Avec son agilité naturelle, Dabielle n'eut aucun mal à les éviter aussi. Cela ne la rendait que davantage suspecte aux yeux de Ptarion mais il ne dit rien, gardant ses doutes pour lui.
Ils ne tardèrent pas à arriver dans une petite clairière éclairée par un feu de camp qui ne dégageait presque aucune fumée ce qui indiquait qu'on avait soigneusement choisi le bois.
Dabielle se mit immédiatement sur ses gardes. Ce qu'elle avait sous les yeux était une technique de mercenaire donc, elle ne pouvait venir rencontrer qu'une seule personne.
- C'est elle que tu veux engager en renfort.
Constata Gammon en sortant de l'ombre. Le chef des mercenaires examina Dabielle qui déglutit, connaissant parfaitement la réputation sanglante de l'homme qu'elle avait en face d'elle.
Gammon se pencha légèrement vers elle et l'observa en s'adressant à Ptarion :
- Elle a l'air un peu candide, trop. À la limite de la stupidité.
Ptarion haussa les épaules. C'était bien ce qui faisait d'elle une candidate idéale.
Gammon se tapota le menton du bout des doigts en se déplaçant autour du feu, il semblait réfléchir.

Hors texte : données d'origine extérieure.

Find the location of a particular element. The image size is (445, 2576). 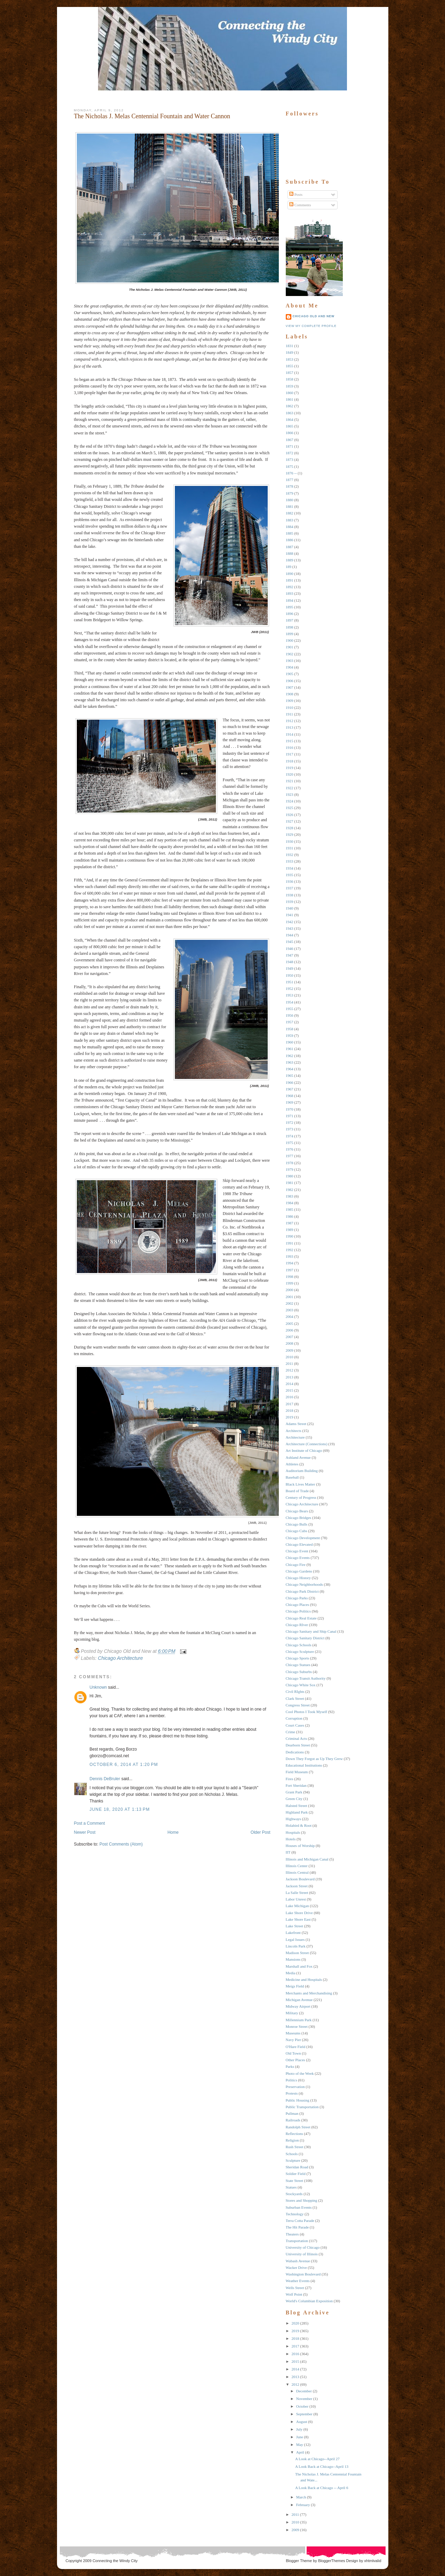 1924 is located at coordinates (289, 801).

Sans cesser de marcher, il reprit tout en jouant avec un talisman pendant sur sa poitrine, un de ceux que fabriquait Ptarion :
- Elle paraît l'être mais elle est tout sauf ça. La preuve, elle est parvenue à te berner sans grande difficulté mais dommage pour elle, je me suis renseigné sur les personnes qui font partie des guildes avec lesquelles je traite. Tu ne t'attendais pas à cela, n'est-ce pas, Dabielle ?
Le cœur de la voleuse rata un battement.
Elle s'était faite découverte ! Elle avait pourtant fait aussi attention que possible mais elle n'avait pas pu prévoir que Gammon serait aussi intuitif.
Tenter de l'affronter aurait été du pur suicide alors il ne lui restait qu'une solution.
Elle voulut faire volte-face et s'enfuir entre les arbres mais Gammon sembla deviner ses mouvements avant même qu'elle ne les effectue.
Avec une rapidité dont elle ne l'aurait pas soupçonné, il la saisit par un bras et la tira contre lui. Il l'immobilisa en la serrant, lui coupant à moitié la respiration.
Avec un sourire cruel, il lui susurra :
- C'est vrai que la guilde des voleurs est la plus grande et connaître tous ses membres est un défis, surtout avec tous les petits réseaux qui existent autour, mais j'ai réussi. Dommage pour toi.
Dabielle tenta de se débattre mais la prise de Gammon l'immobilisait totalement.
Le chef des mercenaires la jeta au sol, la sonnant. Elle s'affaissa mais elle ne sombra pas dans l'inconscience. Elle voyait et comprenait tout ce qu'il se passait.
Ptarion resta sagement en arrière, son regard sombre passant de Gammon à Dabielle. Il hésitait à intervenir et surtout en la faveur de qui.
La voleuse commença à retrouver ses esprits. Elle se redressa pesamment mais, avant qu'elle ne se relève, Gammon arracha le talisman de son cou et le brandit en direction de la jeune fille.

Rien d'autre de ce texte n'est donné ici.